Efficient Twin Migration in Vehicular Metaverses: Multi-Agent Split Deep Reinforcement Learning with Spatio-Temporal Trajectory Generation
Junlong Chen, Jiawen Kang, Minrui Xu, Fan Wu, Hongliang Zhang, Huawei Huang, Dusit Niyato, Shiwen Mao
TL;DR
This work tackles VT migration in vehicular metaverses under rapid mobility and heterogeneous RSU resources. It introduces a novel MSRL framework with split learning and an EST-TG trajectory generator to enable efficient pre-migration decisions while preserving privacy and reducing computation. The EST-TG algorithm produces realistic spatio-temporal trajectories for robust MADRL training, and the MSRL method—including dynamic switching and a switching buffer—improves QoE with roughly 29% gains and 25% fewer parameters than baselines. Collectively, the approach enhances immersive VT experiences and demonstrates strong generalization across dynamic traffic conditions and resource scenarios, offering practical gains for real-world vehicular metaverse deployments.
Abstract
Vehicle Twins (VTs) as digital representations of vehicles can provide users with immersive experiences in vehicular metaverse applications, e.g., Augmented Reality (AR) navigation and embodied intelligence. VT migration is an effective way that migrates the VT when the locations of physical entities keep changing to maintain seamless immersive VT services. However, an efficient VT migration is challenging due to the rapid movement of vehicles, dynamic workloads of Roadside Units (RSUs), and heterogeneous resources of the RSUs. To achieve efficient migration decisions and a minimum latency for the VT migration, we propose a multi-agent split Deep Reinforcement Learning (DRL) framework combined with spatio-temporal trajectory generation. In this framework, multiple split DRL agents utilize split architecture to efficiently determine VT migration decisions.

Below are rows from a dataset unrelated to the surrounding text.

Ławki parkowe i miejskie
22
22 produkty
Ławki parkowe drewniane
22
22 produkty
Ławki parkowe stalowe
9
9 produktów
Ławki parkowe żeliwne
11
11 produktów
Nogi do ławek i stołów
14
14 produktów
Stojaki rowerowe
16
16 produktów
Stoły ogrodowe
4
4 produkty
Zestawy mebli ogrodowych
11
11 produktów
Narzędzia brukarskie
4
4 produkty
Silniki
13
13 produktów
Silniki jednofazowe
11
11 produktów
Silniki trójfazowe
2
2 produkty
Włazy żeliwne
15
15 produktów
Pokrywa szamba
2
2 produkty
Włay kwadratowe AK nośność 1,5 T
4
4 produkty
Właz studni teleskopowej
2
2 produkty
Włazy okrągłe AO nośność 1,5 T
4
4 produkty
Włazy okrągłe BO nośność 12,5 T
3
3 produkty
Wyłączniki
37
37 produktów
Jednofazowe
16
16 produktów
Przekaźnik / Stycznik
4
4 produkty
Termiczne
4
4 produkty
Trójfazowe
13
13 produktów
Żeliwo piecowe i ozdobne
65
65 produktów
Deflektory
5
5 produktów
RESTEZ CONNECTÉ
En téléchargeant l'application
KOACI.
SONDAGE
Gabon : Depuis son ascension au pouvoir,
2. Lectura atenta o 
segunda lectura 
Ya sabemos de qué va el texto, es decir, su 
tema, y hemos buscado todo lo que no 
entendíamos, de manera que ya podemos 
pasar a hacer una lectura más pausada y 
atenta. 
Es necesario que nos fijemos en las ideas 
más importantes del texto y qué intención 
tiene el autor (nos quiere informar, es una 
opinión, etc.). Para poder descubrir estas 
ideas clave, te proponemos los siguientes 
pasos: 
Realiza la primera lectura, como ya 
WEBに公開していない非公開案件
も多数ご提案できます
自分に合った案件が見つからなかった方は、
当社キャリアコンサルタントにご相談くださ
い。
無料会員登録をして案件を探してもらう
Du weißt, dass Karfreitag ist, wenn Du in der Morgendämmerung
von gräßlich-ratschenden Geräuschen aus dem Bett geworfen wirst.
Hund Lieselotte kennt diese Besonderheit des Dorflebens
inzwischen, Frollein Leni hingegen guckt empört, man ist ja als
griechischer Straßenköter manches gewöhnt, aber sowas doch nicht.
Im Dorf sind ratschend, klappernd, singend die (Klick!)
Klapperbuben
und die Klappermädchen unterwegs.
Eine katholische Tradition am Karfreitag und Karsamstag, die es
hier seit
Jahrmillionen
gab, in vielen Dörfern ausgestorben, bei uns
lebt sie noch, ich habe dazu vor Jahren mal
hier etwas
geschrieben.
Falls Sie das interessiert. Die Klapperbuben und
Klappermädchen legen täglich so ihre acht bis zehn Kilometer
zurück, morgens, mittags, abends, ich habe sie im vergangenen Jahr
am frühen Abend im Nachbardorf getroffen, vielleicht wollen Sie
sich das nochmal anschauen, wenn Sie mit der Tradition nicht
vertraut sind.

Furthermore, we propose a spatio-temporal trajectory generation algorithm based on trajectory datasets and road network data to simulate vehicle trajectories, enhancing the generalization of the proposed scheme for managing VT migration in dynamic network environments. Finally, experimental results demonstrate that the proposed scheme not only enhances the Quality of Experience (QoE) by 29% but also reduces the computational parameter count by approximately 25% while maintaining similar performances, enhancing users' immersive experiences in vehicular metaverses.